Carbapenemase-Producing Enterobacteriaceae (CPE) Bloodstream Infections (BSI) in Neutropenic Patients (pts) with Acute Leukemia (AL). Comparison of 2 Strategies

Introduction. The global increase in CPE infections is probably the strongest threat to the success of AL therapy nowadays. CP-K.pneumoniae (CP-Kp) BSI in particular have a high mortality in neutropenic pts, tend to reappear in subsequent courses and lead to delays in chemotherapy (CT). To make things worse, no effective decolonization is available, isolation measures are controversial, and optimal treatment is largely unknown. The widespread use and abuse of carbapenems perpetuate the problem.

An outbreak of CP-Kp BSI began in our center in Nov/16, leading to profound changes in empirical and directed antibacterial protocols. This report analyzes the impact of these modifications on clinical outcomes.

Methods. Until Feb/18, our empirical regimen for a first neutropenic fever was monotherapy with meropenem; for documented CP-Kp BSI a double or triple combination, including colistin, tigecycline, high-dose/prolonged infusion meropenem or an aminoglycoside, was selected according to MICs. Since Mar/18 empirical carbapenems were banned, and a new empirical strategy was implemented: pts who were not colonized (rectal swab screening at started Sept/17) received piperacillin-tazobactam; known colonized pts received colistin + tigecycline. This regimen was modified 48h later on the basis of blood culture results, with de-escalation (if no growth of CP-Kp) versus immediate prescription of ceftazidime-avibactam (CF-A) which was given even for colistin-susceptible strains, with the dual intention of reducing nephrotoxicity and delaying resistance to colistin. Univariate analysis was performed to identify factors related to mortality, using the χ2 test and Fisher's exact test.

Results. From Nov/16 to Aug/18, 54 consecutive CP-Kp BSI were documented in 45 pts (9 pts surviving a first episode developed a new one in a later CT course). Of note, 3 of these 54 BSI occurred in 2016 (1% of all BSI and 4% of Kp BSI that year), 32 in 2017 (11% and 38%, respectively), and 19 in 2018 until August (13% and 32%). Median age of pts was 58 (17-85), 34 were male, and hospitalization was mainly intended for induction (74%) or consolidation (18%) cycles. Median duration of neutropenia < 500/μl at the onset of bacteremia was 7 days (0-74). A clinical source was identified in most pts: pneumonia in 26%, soft tissue infection in 22%, enterocolitis in 17%. Of the 30 episodes registered since screening began, 16 occurred in colonized patients (11 with KPC, 5 OXA-48). Septic shock developed in 41% of the episodes, and ICU admission was necessary in 30%. In 19 episodes (35%) empirical antibacterial treatment was (retrospectively) considered appropriate if it had included colistin and/or tigecycline. CF-A was prescribed as directed therapy in 28 cases (52%). Microbiological cure (negative blood cultures) was verified in 86% of 49 evaluable episodes. Attributable mortality (due to this infection) at day 14 of the onset of bacteremia was 22% (12 cases) and global mortality during hospitalization was 31% (17 cases). Fifteen of these 17 deaths occurred in the 40 episodes registered before protocol modification in Mar/18 and only 2 in the 14 episodes after that date (37% vs 14%). Adverse outcomes were significantly related to unresolved bacteremia, to occurrence of septic shock and to ICU admission (all p<0.001). Survival was more likely if microbiological cure was achieved (p<0.001), if appropriate antibiotics were empirically given at the onset of fever, and if directed treatment consisted of CF-A (p=0.02).

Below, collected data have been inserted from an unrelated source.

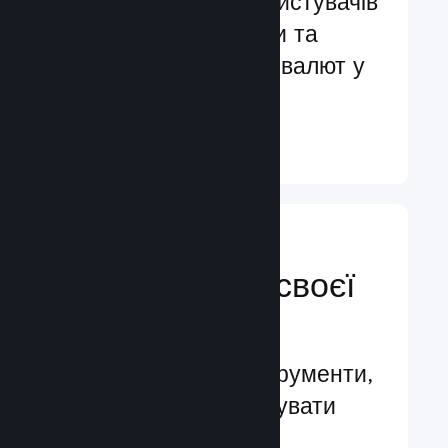
Обслуговування користувачів
більш ніж 29 мовами та
підтримка понад 35 валют у
всьому світі
Докладніше ↓
Керуйте
просуванням своєї
гри
Провідні бізнес-інструменти,
які допомагають керувати
вашою грою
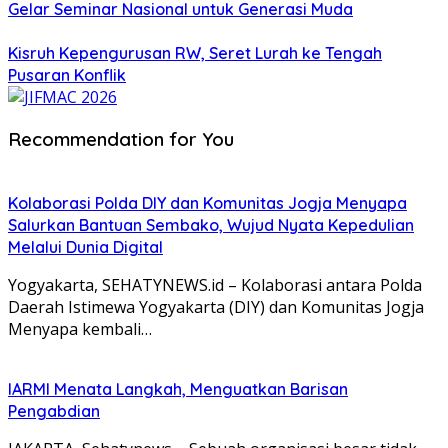
Gelar Seminar Nasional untuk Generasi Muda
Kisruh Kepengurusan RW, Seret Lurah ke Tengah
Pusaran Konflik
Recommendation for You
Kolaborasi Polda DIY dan Komunitas Jogja Menyapa
Salurkan Bantuan Sembako, Wujud Nyata Kepedulian
Melalui Dunia Digital
Yogyakarta, SEHATYNEWS.id – Kolaborasi antara Polda
Daerah Istimewa Yogyakarta (DIY) dan Komunitas Jogja
Menyapa kembali…
IARMI Menata Langkah, Menguatkan Barisan
Pengabdian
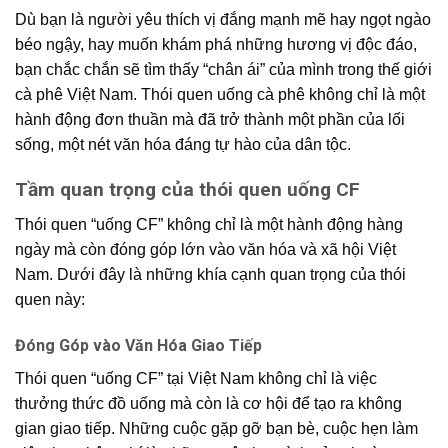
Dù bạn là người yêu thích vị đắng mạnh mẽ hay ngọt ngào
béo ngậy, hay muốn khám phá những hương vị độc đáo,
bạn chắc chắn sẽ tìm thấy “chân ái” của mình trong thế giới
cà phê Việt Nam. Thói quen uống cà phê không chỉ là một
hành động đơn thuần mà đã trở thành một phần của lối
sống, một nét văn hóa đáng tự hào của dân tộc.
Tầm quan trọng của thói quen uống CF
Thói quen “uống CF” không chỉ là một hành động hàng
ngày mà còn đóng góp lớn vào văn hóa và xã hội Việt
Nam. Dưới đây là những khía cạnh quan trọng của thói
quen này:
Đóng Góp vào Văn Hóa Giao Tiếp
Thói quen “uống CF” tại Việt Nam không chỉ là việc
thưởng thức đồ uống mà còn là cơ hội để tạo ra không
gian giao tiếp. Những cuộc gặp gỡ bạn bè, cuộc hẹn làm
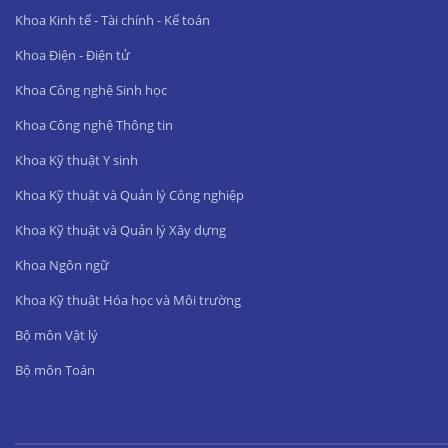
Khoa Kinh tế - Tài chính - Kế toán
Khoa Điện - Điện tử
Khoa Công nghệ Sinh học
Khoa Công nghệ Thông tin
Khoa Kỹ thuật Y sinh
Khoa Kỹ thuật và Quản lý Công nghiệp
Khoa Kỹ thuật và Quản lý Xây dựng
Khoa Ngôn ngữ
Khoa Kỹ thuật Hóa học và Môi trường
Bộ môn Vật lý
Bộ môn Toán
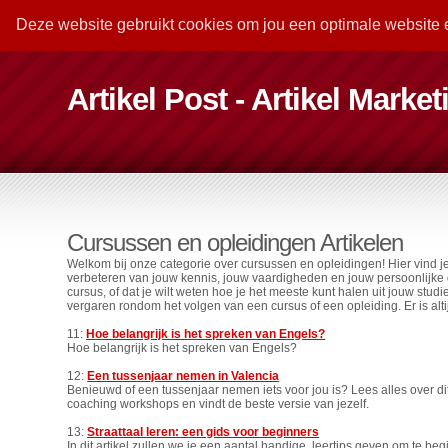
Deze website gebruikt cookies om jou een optimale website 
Artikel Post - Artikel Marke
Cursussen en opleidingen Artikelen
Welkom bij onze categorie over cursussen en opleidingen! Hier vind je
verbeteren van jouw kennis, jouw vaardigheden en jouw persoonlijke gr
cursus, of dat je wilt weten hoe je het meeste kunt halen uit jouw stud
vergaren rondom het volgen van een cursus of een opleiding. Er is altij
11:
Hoe belangrijk is het spreken van Engels?
Hoe belangrijk is het spreken van Engels?
12:
Een tussenjaar nemen in Valencia
Benieuwd of een tussenjaar nemen iets voor jou is? Lees alles over di
coaching workshops en vindt de beste versie van jezelf.
13:
Straattaal leren: een gids voor beginners
In dit artikel zullen we je een aantal handige, leertips geven om te beg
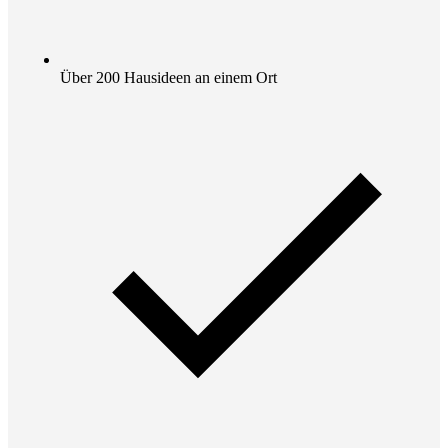
Über 200 Hausideen an einem Ort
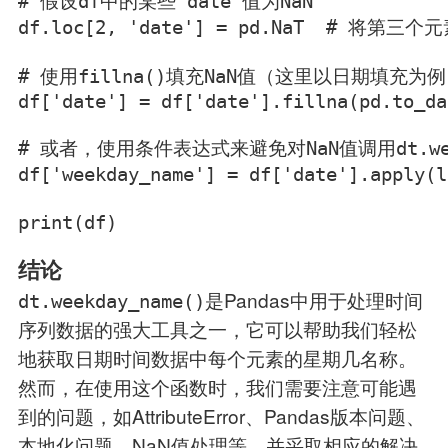
# 假设df中的某些'date'值为NaN

df.loc[2, 'date'] = pd.NaT  # 将第三
# 使用fillna()填充NaN值（这里以日期填充
df['date'] = df['date'].fillna(pd.to_da
# 或者，使用条件表达式来避免对NaN值调用dt.weekd
df['weekday_name'] = df['date'].apply(
print(df)
结论
是Pandas中用于处理时间
dt.weekday_name()
序列数据的强大工具之一，它可以帮助我们轻松
地获取日期时间数据中每个元素的星期几名称。
然而，在使用这个函数时，我们需要注意可能遇
到的问题，如AttributeError、Pandas版本问题、
本地化问题、NaN值处理等，并采取相应的解决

Conclusions. In this series of profoundly neutropenic pts under intensive CT, the mortality rate from CP-Kp BSI was very high. Unresolved neutropenia and severity of the infection itself (as measured by the presence of septic shock and/or ICU admission) had, as expected, a major impact on death. Two treatment-related factors (time to appropriate empirical coverage and directed use of CF-A) had a major influence on survival, both presumably through faster microbiological resolution. The strategy we implemented has two aims: allowing appropriate and timely empirical coverage in colonized patients while sparing carbapenems, and optimizing directed therapy while reducing colistin use and toxicity. Although the present data need confirmation in a larger series, we believe that the recent sharp decrease in mortality observed in our pts with CP-Kp bacteremia stems from these measures.